16 Apr 2019
NASA’s 'TESS' probe locates hot new world orbiting a star 53 light years away.
NASA’s Transiting Exoplanet Survey Satellite (TESS), launched almost exactly a year ago, has for the first time spotted an Earth-sized world orbiting a distant star.
At approximately nine-tenths the diameter of Earth, exoplanet “HD 21749c” is believed to have a rocky make-up. However, because it is orbiting very close to its host star, with an orbit lasting just eight days, it is thought to experience temperatures as high as 427°C. That puts it outside the so-called “Goldilocks zone” required to harbor liquid water and therefore life.
Around 53 light years away in the constellation Reticulum, the newly discovered exoplanet is the tenth that TESS has identified so far, and the second to be found orbiting the same star.
Multi-camera suite
TESS uses a suite of four identical imaging cameras to survey a broad swath of the night sky, searching for regular dips in the brightness of stars that could indicate the presence of orbiting planets.
Designed and built by the Massachusetts Institute of Technology’s (MIT) Lincoln Laboratory in Lexington, Massachusetts, and the MIT Kavli Institute, the cameras on board feature 16.8 megapixel CCD sensors. Each of the four cameras features seven lenses to provide a wide (24x24°) field of view, while other features include a red-optical bandpass covering the 600-1000 nm wavelength range.
TESS is scheduled to survey 26 sectors of the sky over two years of operations, equivalent to around 85 per cent of the entire sky in all. So far it has been concentrating on the southern sky, and is set to switch its attention to the northern sky shortly.
Once it has completed its sweep of the northern sky, around 5000 transit-like signals ought to have been captured for follow-up with direct imaging. Out of those, approximately 50 transiting exoplanets of a similar size to Earth are expected to be identified for future investigation.

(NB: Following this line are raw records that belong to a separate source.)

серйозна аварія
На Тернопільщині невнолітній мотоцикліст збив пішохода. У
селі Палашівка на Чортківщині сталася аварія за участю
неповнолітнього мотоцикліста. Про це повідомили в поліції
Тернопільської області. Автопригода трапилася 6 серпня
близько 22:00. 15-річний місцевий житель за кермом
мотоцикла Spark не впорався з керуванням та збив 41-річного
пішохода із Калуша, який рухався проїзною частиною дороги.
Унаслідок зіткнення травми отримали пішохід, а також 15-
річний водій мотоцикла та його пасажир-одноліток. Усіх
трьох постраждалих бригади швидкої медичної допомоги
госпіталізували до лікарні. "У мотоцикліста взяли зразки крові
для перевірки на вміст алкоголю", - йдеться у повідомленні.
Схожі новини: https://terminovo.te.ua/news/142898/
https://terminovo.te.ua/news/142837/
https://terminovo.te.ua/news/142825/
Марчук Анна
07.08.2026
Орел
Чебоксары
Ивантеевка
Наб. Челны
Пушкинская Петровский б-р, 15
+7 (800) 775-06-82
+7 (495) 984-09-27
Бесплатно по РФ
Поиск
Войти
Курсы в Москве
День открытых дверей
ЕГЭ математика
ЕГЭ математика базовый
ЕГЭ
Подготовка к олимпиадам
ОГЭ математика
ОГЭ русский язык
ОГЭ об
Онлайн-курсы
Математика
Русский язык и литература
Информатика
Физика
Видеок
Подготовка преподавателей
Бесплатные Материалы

Using the more advanced imaging and spectroscopic equipment offered by probes like the James Webb Space Telescope (JWST) and instrumentation in large terrestrial observatories currently under construction, astronomers and astrophysicists will be able to search for signs of life, for example oxygen gas and water vapor in exoplanet atmospheres.
Measuring exoplanet mass
Publishing results of this first Earth-sized discovery in Astrophysical Journal Letters, lead author Diana Dragomir from the MIT Kavli Institute and colleagues also reported their observation of a Neptune-like exoplanet in the same star system that has an orbit lasting 36 days.

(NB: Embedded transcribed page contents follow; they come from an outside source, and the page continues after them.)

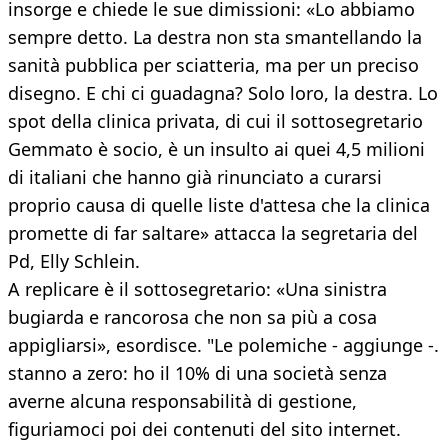
insorge e chiede le sue dimissioni: «Lo abbiamo
sempre detto. La destra non sta smantellando la
sanità pubblica per sciatteria, ma per un preciso
disegno. E chi ci guadagna? Solo loro, la destra. Lo
spot della clinica privata, di cui il sottosegretario
Gemmato è socio, è un insulto ai quei 4,5 milioni
di italiani che hanno già rinunciato a curarsi
proprio causa di quelle liste d'attesa che la clinica
promette di far saltare» attacca la segretaria del
Pd, Elly Schlein.
A replicare è il sottosegretario: «Una sinistra
bugiarda e rancorosa che non sa più a cosa
appigliarsi», esordisce. "Le polemiche - aggiunge -.
stanno a zero: ho il 10% di una società senza
averne alcuna responsabilità di gestione,
figuriamoci poi dei contenuti del sito internet.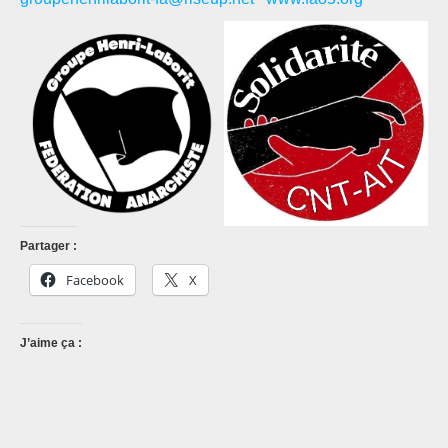
Partager :
Facebook
X
J’aime ça :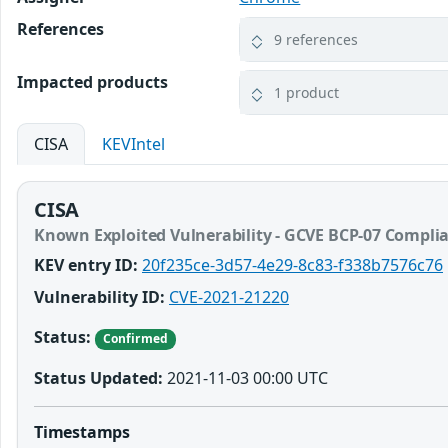
References
9 references
Impacted products
1 product
CISA
KEVIntel
CISA
Known Exploited Vulnerability - GCVE BCP-07 Compli
KEV entry ID:
20f235ce-3d57-4e29-8c83-f338b7576c76
Vulnerability ID:
CVE-2021-21220
Status:
Confirmed
Status Updated:
2021-11-03 00:00 UTC
Timestamps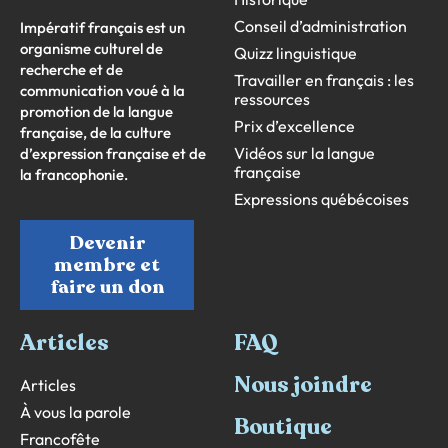
Conseil d’administration
Impératif français est un
organisme culturel de
Quizz linguistique
recherche et de
Travailler en français : les
communication voué à la
ressources
promotion de la langue
Prix d’excellence
française, de la culture
Vidéos sur la langue
d’expression française et de
française
la francophonie.
Expressions québécoises
Devenir
membre et
faire un don
Articles
FAQ
Nous joindre
Articles
À vous la parole
Boutique
Francofête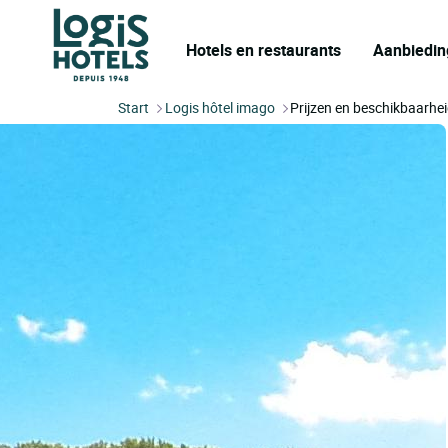
Hotels en restaurants
Aanbiedin
Start
Logis hôtel imago
Prijzen en beschikbaarhe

Dragomir told MIT News that the result represented a milestone for TESS, and set the path for finding smaller planets around even smaller stars that might prove more habitable.

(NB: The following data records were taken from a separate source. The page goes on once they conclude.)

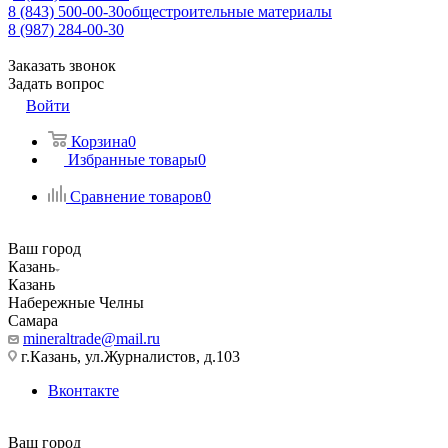
8 (843) 500-00-30
общестроительные материалы
8 (987) 284-00-30
Заказать звонок
Задать вопрос
Войти
Корзина
0
Избранные товары
0
Сравнение товаров
0
Ваш город
Казань
Казань
Набережные Челны
Самара
mineraltrade@mail.ru
г.Казань, ул.Журналистов, д.103
Вконтакте
Ваш город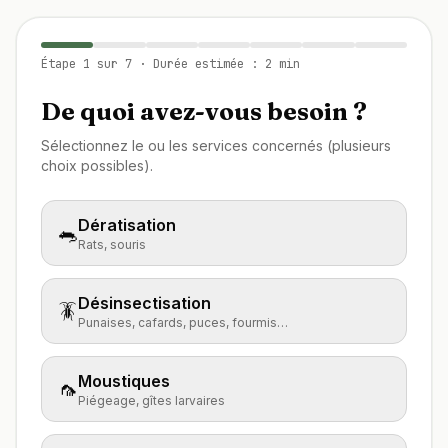
Étape
1
sur
7
· Durée estimée : 2 min
De quoi avez-vous besoin ?
Sélectionnez le ou les services concernés (plusieurs
choix possibles).
Dératisation
🐀
Rats, souris
Désinsectisation
🪳
Punaises, cafards, puces, fourmis…
Moustiques
🦟
Piégeage, gîtes larvaires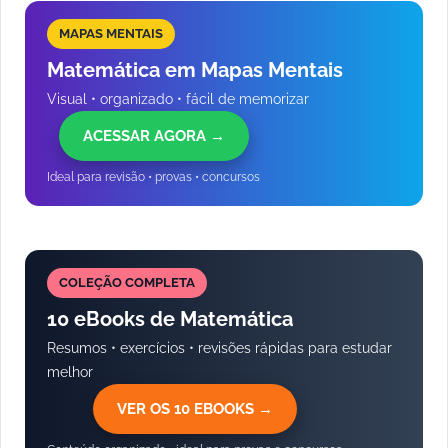
MAPAS MENTAIS
Matemática em Mapas Mentais
Visual • organizado • fácil de memorizar
ACESSAR AGORA →
Ideal para revisão • provas • concursos
COLEÇÃO COMPLETA
10 eBooks de Matemática
Resumos • exercícios • revisões rápidas para estudar
melhor
VER OS 10 EBOOKS →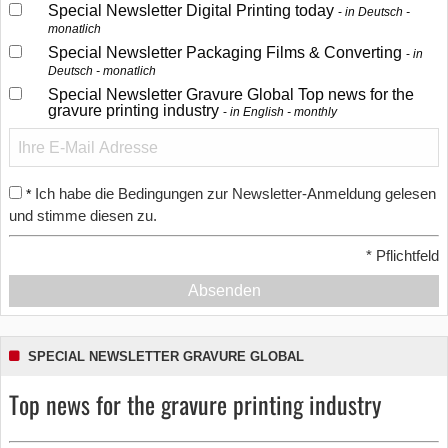
Special Newsletter Digital Printing today
in Deutsch -
monatlich
Special Newsletter Packaging Films & Converting
in
Deutsch - monatlich
Special Newsletter Gravure Global Top news for the
gravure printing industry
in English - monthly
Ich habe die Bedingungen zur Newsletter-Anmeldung gelesen
*
und stimme diesen zu.
*
Pflichtfeld
Absenden
SPECIAL NEWSLETTER GRAVURE GLOBAL
Top news for the gravure printing industry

Just as in our own Solar System, smaller planets are generally thought to exist in “families”, suggesting that more rocky worlds could be orbiting the same star.
While this represents TESS’ first identification of an Earth-sized exoplanet, NASA’s Kepler Space Telescope has previously discovered scores of similar worlds. However, many of Kepler’s discoveries are relatively distant and would be impossible to interrogate further using current instrumentation.
In contrast, TESS is looking for planets orbiting much closer and brighter stars, meaning that scientists should be able to measure Earth-like exoplanet masses for the first time.